Bagikan pandangan Anda dengan komunitas.

Diterjemahkan otomatis

Mengirimkan cinta. Tip praktis: buat daftar pertanyaan spesifik dan cari jawaban dari berbagai sumber - klasik, modern, dan cendekiawan perempuan. Juga pertimbangkan untuk mencari konselor yang berpengalaman dengan trauma iman. Itu membantu saya memisahkan rasa sakit keluarga dari agama.

+13
Diterjemahkan otomatis

Jujur, aku juga merasakan hal yang sama. Aku mulai menulis di jurnal tentang keraguanku dan mencari sumber akademis di Google daripada pendapat acak. Itu membuat masalah terasa kurang menakutkan saat aku bisa membaca argumen yang seimbang. Terapi juga membantuku untuk membongkar masalah keluarga. Kamu tidak sendirian.

+6
Diterjemahkan otomatis

Kamu nggak berutang keyakinan instan sama siapa pun. Selidiki dengan penuh kasih: ceramah singkat yang bisa dipercaya, seorang imam lokal yang membuat kamu merasa aman (sebaiknya konselor atau cendekiawan perempuan), dan terapi untuk luka-luka masa kecil. Iman bisa dibangun kembali perlahan.

+15
Diterjemahkan otomatis

Salaam sis, saya mengerti kamu. Trauma membuat pertanyaan tentang iman jadi lebih keras.

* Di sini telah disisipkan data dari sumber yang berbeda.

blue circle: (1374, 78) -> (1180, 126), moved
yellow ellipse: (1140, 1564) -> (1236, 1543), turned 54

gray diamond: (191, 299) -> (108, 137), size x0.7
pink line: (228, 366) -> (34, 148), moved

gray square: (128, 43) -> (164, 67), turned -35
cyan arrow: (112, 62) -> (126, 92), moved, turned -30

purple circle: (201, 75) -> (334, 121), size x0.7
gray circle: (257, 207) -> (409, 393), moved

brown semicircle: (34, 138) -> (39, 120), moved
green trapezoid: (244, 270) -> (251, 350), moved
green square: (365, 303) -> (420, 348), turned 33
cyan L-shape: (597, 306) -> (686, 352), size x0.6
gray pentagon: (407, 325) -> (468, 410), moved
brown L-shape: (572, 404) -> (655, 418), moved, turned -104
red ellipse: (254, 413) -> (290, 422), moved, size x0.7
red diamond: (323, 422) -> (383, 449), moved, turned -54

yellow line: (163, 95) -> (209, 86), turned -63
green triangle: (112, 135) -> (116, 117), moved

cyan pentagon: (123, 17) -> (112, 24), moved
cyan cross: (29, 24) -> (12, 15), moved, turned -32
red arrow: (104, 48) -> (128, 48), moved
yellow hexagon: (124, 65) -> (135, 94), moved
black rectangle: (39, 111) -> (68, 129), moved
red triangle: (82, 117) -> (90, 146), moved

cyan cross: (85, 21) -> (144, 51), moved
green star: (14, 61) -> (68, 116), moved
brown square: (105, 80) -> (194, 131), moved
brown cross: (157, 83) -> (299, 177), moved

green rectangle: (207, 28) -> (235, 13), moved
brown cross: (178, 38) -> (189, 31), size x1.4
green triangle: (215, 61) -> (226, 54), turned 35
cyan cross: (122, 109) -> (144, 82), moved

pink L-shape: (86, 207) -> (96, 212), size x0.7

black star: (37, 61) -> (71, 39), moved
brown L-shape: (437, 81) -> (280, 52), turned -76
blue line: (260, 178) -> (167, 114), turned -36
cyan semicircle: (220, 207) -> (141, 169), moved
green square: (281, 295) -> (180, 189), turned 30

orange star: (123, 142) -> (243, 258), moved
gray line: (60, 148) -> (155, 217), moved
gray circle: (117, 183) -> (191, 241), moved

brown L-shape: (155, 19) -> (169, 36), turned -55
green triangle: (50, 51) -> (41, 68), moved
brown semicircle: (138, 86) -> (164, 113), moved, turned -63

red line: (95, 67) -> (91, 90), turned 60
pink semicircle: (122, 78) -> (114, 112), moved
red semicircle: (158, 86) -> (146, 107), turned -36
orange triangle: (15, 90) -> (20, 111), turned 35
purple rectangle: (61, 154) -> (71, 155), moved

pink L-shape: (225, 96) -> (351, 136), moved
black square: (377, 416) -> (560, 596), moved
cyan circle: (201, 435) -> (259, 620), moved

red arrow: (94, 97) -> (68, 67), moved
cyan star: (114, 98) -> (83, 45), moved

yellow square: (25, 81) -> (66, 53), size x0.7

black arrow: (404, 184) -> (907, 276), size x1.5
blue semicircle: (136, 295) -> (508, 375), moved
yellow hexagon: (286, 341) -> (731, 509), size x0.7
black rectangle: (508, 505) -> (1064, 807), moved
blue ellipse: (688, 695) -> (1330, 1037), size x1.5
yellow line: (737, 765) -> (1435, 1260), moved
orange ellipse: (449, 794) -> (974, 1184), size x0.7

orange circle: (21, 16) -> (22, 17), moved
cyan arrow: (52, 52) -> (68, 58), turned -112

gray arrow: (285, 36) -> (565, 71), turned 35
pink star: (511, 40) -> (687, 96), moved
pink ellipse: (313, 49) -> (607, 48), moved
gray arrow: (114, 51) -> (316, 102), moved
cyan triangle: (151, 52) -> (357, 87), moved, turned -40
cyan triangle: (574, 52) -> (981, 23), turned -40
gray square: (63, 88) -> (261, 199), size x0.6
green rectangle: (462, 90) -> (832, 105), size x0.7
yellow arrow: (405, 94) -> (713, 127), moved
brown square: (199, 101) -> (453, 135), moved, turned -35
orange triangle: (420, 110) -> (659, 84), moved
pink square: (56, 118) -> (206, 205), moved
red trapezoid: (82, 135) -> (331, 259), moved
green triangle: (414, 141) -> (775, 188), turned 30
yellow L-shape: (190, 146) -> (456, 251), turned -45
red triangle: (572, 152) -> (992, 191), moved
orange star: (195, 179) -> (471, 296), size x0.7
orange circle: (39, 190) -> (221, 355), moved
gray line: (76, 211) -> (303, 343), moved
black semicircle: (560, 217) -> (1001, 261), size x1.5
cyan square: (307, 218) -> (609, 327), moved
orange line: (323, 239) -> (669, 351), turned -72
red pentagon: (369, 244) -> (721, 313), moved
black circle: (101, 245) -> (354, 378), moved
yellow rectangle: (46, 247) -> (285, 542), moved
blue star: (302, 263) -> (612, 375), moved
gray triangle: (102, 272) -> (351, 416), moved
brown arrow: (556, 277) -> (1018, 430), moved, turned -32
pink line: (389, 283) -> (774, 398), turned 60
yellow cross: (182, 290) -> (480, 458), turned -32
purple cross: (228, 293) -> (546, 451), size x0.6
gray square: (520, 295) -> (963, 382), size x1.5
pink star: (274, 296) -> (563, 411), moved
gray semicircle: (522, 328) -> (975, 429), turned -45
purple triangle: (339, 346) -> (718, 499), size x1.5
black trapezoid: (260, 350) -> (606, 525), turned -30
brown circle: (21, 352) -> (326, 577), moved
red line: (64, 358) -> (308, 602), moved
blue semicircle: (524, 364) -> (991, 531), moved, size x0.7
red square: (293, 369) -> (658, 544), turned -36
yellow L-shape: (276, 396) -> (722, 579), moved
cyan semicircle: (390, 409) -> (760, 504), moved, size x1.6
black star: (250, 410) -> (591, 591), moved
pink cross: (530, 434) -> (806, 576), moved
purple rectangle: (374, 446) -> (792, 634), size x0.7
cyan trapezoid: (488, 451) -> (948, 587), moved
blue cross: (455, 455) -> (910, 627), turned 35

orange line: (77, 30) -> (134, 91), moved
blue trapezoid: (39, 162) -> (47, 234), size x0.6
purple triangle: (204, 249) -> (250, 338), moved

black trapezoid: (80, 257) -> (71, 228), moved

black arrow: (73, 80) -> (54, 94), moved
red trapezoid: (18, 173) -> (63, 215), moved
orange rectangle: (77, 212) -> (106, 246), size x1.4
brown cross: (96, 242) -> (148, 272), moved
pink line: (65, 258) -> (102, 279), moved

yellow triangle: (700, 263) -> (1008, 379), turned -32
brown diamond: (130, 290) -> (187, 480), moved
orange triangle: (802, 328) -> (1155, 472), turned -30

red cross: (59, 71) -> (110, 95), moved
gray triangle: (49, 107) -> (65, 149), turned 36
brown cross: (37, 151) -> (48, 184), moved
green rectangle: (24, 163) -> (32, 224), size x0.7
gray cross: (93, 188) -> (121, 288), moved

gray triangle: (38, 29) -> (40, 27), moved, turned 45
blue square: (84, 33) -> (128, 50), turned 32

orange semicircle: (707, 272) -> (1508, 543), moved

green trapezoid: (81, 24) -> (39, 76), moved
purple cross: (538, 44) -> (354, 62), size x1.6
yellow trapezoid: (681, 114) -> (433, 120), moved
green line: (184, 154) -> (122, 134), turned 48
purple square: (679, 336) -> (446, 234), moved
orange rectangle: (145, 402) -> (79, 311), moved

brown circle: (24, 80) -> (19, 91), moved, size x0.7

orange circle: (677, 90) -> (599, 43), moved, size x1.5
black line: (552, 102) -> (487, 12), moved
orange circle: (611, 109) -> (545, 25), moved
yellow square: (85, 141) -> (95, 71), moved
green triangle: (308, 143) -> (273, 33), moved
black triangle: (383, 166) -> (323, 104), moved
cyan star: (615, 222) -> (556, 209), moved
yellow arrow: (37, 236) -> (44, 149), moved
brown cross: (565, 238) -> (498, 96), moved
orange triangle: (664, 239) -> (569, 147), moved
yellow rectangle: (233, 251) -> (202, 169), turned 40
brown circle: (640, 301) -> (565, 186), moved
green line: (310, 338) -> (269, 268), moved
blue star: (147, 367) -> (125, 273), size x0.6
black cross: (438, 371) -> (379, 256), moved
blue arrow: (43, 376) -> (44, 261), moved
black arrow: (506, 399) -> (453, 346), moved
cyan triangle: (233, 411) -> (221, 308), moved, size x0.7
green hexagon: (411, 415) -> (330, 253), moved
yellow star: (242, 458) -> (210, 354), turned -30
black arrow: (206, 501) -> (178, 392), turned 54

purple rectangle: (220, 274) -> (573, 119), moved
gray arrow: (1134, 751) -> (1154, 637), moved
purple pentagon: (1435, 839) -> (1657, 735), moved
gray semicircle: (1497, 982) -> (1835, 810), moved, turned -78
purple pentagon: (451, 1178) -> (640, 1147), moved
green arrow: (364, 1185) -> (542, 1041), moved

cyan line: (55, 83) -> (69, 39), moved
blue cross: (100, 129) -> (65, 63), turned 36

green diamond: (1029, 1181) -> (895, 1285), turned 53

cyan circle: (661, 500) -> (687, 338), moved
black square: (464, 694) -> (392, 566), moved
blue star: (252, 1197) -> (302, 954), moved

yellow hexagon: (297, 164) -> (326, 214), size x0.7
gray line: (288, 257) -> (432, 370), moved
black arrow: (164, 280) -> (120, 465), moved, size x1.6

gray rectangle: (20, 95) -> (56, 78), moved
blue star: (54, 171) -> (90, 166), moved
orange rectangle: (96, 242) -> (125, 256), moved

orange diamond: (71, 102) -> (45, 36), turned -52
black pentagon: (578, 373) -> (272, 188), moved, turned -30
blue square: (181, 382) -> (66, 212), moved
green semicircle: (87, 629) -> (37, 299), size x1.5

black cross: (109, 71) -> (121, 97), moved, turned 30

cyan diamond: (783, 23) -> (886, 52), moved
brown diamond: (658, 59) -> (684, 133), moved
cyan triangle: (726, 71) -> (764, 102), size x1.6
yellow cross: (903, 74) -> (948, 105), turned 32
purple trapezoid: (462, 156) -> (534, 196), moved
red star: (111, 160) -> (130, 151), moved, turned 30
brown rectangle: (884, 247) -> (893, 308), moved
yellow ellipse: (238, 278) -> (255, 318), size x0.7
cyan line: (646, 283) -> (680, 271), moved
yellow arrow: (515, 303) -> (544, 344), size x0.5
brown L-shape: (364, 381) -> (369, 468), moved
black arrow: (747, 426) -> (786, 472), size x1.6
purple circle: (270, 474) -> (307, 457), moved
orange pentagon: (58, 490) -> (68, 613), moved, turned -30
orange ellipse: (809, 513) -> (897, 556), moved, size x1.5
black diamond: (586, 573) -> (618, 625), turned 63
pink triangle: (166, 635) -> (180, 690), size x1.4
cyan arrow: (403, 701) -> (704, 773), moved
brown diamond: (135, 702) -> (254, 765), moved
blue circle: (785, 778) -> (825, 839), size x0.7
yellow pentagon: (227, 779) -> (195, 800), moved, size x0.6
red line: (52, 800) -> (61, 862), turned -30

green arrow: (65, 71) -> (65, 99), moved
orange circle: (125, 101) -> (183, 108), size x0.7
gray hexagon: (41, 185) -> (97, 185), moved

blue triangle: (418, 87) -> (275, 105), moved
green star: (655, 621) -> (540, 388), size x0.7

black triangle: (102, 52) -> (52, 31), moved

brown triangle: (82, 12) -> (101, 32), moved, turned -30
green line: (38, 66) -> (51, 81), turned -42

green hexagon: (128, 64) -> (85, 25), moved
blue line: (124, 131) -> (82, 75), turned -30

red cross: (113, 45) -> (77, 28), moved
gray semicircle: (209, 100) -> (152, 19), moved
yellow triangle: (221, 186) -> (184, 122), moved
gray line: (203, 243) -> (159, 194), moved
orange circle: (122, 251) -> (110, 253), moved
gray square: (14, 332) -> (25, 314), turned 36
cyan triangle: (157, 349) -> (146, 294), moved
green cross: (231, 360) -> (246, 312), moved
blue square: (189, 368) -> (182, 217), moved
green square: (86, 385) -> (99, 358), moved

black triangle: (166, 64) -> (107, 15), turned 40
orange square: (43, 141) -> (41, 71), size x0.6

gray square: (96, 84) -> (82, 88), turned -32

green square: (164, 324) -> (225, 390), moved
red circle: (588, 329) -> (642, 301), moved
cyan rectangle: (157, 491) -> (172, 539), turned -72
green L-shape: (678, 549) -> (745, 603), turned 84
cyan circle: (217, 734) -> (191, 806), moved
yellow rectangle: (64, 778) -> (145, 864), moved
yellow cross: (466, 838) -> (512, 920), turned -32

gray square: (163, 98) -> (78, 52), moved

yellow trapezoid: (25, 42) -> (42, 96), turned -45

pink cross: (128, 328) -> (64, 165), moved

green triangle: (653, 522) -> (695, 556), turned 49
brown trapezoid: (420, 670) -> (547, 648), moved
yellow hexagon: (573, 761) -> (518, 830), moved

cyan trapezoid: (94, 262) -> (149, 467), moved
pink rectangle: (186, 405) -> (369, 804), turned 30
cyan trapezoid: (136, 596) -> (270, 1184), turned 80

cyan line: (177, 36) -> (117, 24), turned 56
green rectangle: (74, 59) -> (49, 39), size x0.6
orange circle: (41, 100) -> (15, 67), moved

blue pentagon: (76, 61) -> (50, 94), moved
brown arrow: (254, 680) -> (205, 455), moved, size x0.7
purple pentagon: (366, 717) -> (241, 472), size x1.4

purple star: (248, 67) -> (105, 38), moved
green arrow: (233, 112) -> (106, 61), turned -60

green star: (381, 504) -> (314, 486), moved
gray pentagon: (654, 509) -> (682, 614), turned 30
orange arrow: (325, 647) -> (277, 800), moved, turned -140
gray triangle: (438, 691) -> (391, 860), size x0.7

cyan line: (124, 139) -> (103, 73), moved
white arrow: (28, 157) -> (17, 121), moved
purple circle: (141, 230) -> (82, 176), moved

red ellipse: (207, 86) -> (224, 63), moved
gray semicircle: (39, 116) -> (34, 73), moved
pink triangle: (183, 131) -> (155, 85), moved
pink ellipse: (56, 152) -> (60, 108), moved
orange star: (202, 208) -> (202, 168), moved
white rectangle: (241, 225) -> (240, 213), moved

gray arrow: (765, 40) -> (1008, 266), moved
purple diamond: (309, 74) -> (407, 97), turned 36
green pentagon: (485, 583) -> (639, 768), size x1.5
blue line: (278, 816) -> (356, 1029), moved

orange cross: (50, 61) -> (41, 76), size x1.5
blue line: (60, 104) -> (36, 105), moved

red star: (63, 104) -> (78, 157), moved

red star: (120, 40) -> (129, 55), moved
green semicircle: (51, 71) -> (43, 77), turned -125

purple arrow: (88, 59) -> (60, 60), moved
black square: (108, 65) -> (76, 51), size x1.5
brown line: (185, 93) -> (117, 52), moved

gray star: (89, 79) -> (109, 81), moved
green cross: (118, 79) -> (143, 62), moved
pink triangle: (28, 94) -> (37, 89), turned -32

Mungkin bisa mulai dengan bacaan kecil yang lembut - tafsir pendek Surah Yusuf atau Maryam - dan kombinasikan dengan terapi atau grup dukungan. Kamu nggak perlu menyelesaikan semuanya sekaligus. Satu langkah pada satu waktu, dan bersikaplah baik pada dirimu sendiri.

+4
Diterjemahkan otomatis

Ini sangat menyentuh. Aku nggak bisa buka Quran selama bertahun-tahun setelah trauma keluarga. Ketika akhirnya aku mulai, aku baca satu ayah sehari dengan komentar sederhana dan berdoa dengan jujur tentang keraguanku. Itu berlangsung perlahan tapi nyata. Ambil aja pace-mu, sis.

+15
Diterjemahkan otomatis

Saya berhenti mengikuti debat online yang marah-marah dan menemukan ruang yang lebih tenang - podcast, buku, forum yang dipimpin perempuan. Mereka nggak menghapus masalah yang sulit, tapi memberi saya alat untuk berpikir kritis tanpa panik. Lindungi ruang mentalmu dulu.

+12
Diterjemahkan otomatis

Sebagai seorang wanita yang pergi lalu kembali, aku benar-benar mengerti ketakutannya. Cobalah mencari cendekiawan wanita atau kuliah dari perempuan Muslim; perspektif mereka membantuku memahami topik yang sulit. Online bisa jadi berantakan, jadi pilihlah guru yang tepercaya dan penuh empati. Mengirim doa dan pelukan.

+19
Diterjemahkan otomatis

Saya seorang Muslim dan wanita, dan saya masih berjuang dengan pertanyaan-pertanyaan sejarah itu. Membaca karya-karya sejarawan wanita Muslim dan mendengarkan pembicaraan yang berfokus pada etika mengubah cara saya mendekati topik-topik sensitif. Tidak apa-apa untuk duduk dengan ketidakpastian saat Anda belajar lebih banyak.